TASK DESCRIPTION:
Give the listing again word for word. Skip the pictures.

RECORDS FOR THE EXERCISE:
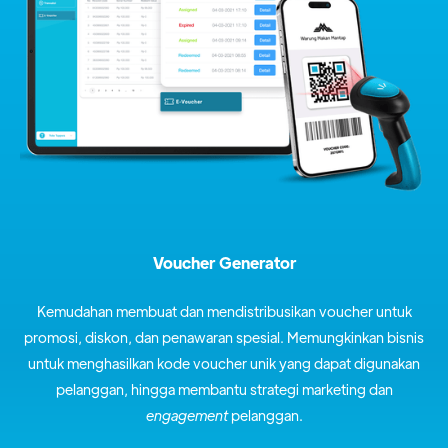
Voucher Generator
Kemudahan membuat dan mendistribusikan voucher untuk
promosi, diskon, dan penawaran spesial. Memungkinkan bisnis
untuk menghasilkan kode voucher unik yang dapat digunakan
pelanggan, hingga membantu strategi marketing dan
engagement
pelanggan.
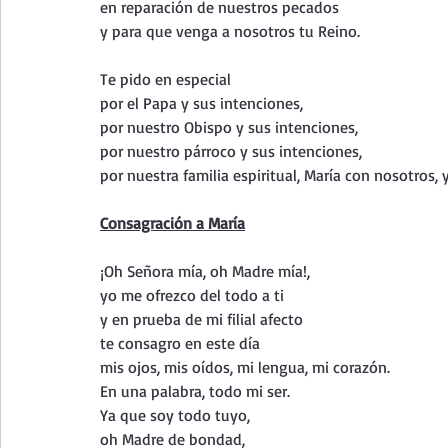
en reparación de nuestros pecados 
y para que venga a nosotros tu Reino.
Te pido en especial 
por el Papa y sus intenciones, 
por nuestro Obispo y sus intenciones, 
por nuestro párroco y sus intenciones, 
por nuestra familia espiritual, María con nosotros, 
Consagración a María
¡Oh Señora mía, oh Madre mía!, 
yo me ofrezco del todo a ti
y en prueba de mi filial afecto
te consagro en este día
mis ojos, mis oídos, mi lengua, mi corazón. 
En una palabra, todo mi ser.
Ya que soy todo tuyo, 
oh Madre de bondad,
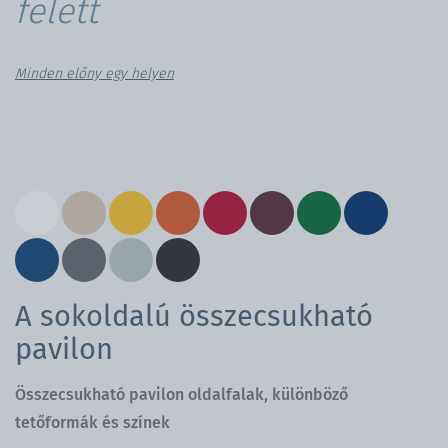
felett
Minden előny egy helyen
A sokoldalú összecsukható
pavilon
Összecsukható pavilon oldalfalak, különböző
tetőformák és színek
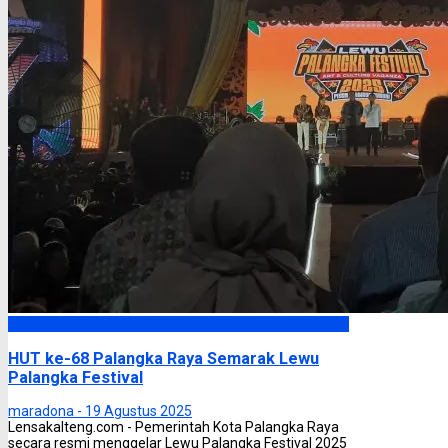
Palangka Raya
HUT ke-68 Palangka Raya Semarak Lewu
Palangka Festival
maradona -
19 Agustus 2025
Lensakalteng.com - Pemerintah Kota Palangka Raya
secara resmi menggelar Lewu Palangka Festival 2025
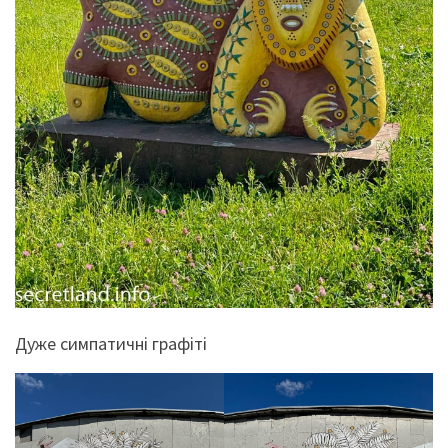
Дуже симпатичні графіті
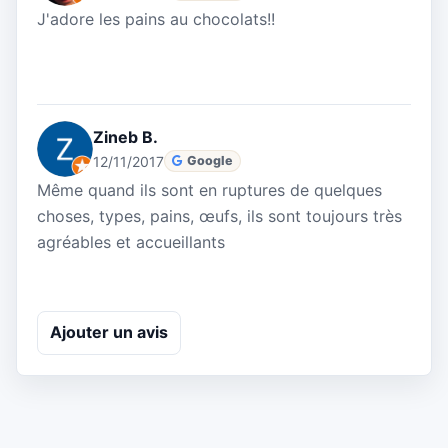
J'adore les pains au chocolats!!
Zineb B.
12/11/2017
Google
Même quand ils sont en ruptures de quelques
choses, types, pains, œufs, ils sont toujours très
agréables et accueillants
Ajouter un avis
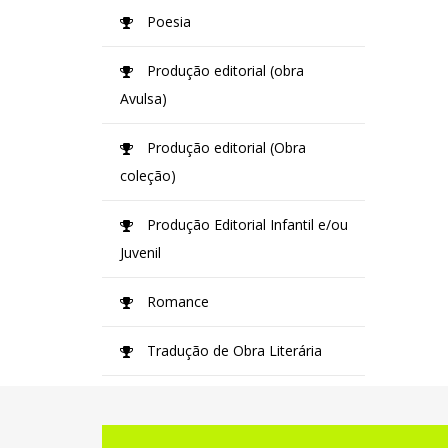
Poesia
Produção editorial (obra
Avulsa)
Produção editorial (Obra
coleção)
Produção Editorial Infantil e/ou
Juvenil
Romance
Tradução de Obra Literária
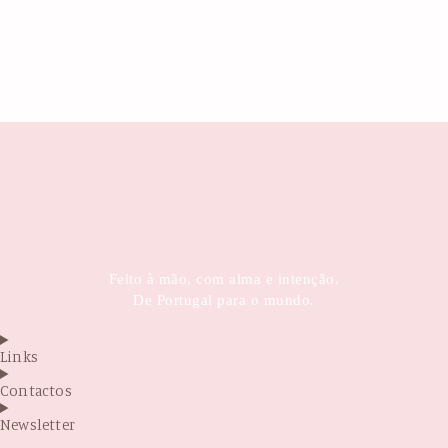
Feito à mão, com alma e intenção.
De Portugal para o mundo.
Links
Contactos
Newsletter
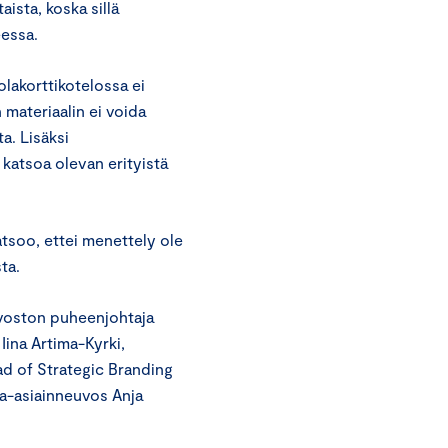
sta, koska sillä
essa.
lakorttikotelossa ei
materiaalin ei voida
a. Lisäksi
 katsoa olevan erityistä
atsoo, ettei menettely ole
ta.
uvoston puheenjohtaja
Iina Artima-Kyrki,
ad of Strategic Branding
ja-asiainneuvos Anja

YOUR SOLUTION:
Voucher Generator
Kemudahan membuat dan mendistribusikan voucher untuk
promosi, diskon, dan penawaran spesial. Memungkinkan bisnis
untuk menghasilkan kode voucher unik yang dapat digunakan
pelanggan, hingga membantu strategi marketing dan
engagement
pelanggan.
en reparación de nuestros pecados 
y para que venga a nosotros tu Reino.
Te pido en especial 
por el Papa y sus intenciones, 
por nuestro Obispo y sus intenciones, 
por nuestro párroco y sus intenciones, 
por nuestra familia espiritual, María con nosotros, 
Consagración a María
¡Oh Señora mía, oh Madre mía!, 
yo me ofrezco del todo a ti
y en prueba de mi filial afecto
te consagro en este día
mis ojos, mis oídos, mi lengua, mi corazón. 
En una palabra, todo mi ser.
Ya que soy todo tuyo, 
oh Madre de bondad,
felett
Minden előny egy helyen
A sokoldalú összecsukható
pavilon
Összecsukható pavilon oldalfalak, különböző
tetőformák és színek
Palangka Raya
HUT ke-68 Palangka Raya Semarak Lewu
Palangka Festival
maradona -
19 Agustus 2025
Lensakalteng.com - Pemerintah Kota Palangka Raya
secara resmi menggelar Lewu Palangka Festival 2025
Дуже симпатичні графіті
J'adore les pains au chocolats!!
Zineb B.
12/11/2017
Google
Même quand ils sont en ruptures de quelques
choses, types, pains, œufs, ils sont toujours très
agréables et accueillants
Ajouter un avis
Poesia
Produção editorial (obra
Avulsa)
Produção editorial (Obra
coleção)
Produção Editorial Infantil e/ou
Juvenil
Romance
Tradução de Obra Literária
Feito à mão, com alma e intenção.
De Portugal para o mundo.
Links
Contactos
Newsletter
sta, koska sillä
essa.
lakorttikotelossa ei
materiaalin ei voida
a. Lisäksi
 katsoa olevan erityistä
atsoo, ettei menettely ole
ta.
uvoston puheenjohtaja
Iina Artima-Kyrki,
ad of Strategic Branding
ja-asiainneuvos Anja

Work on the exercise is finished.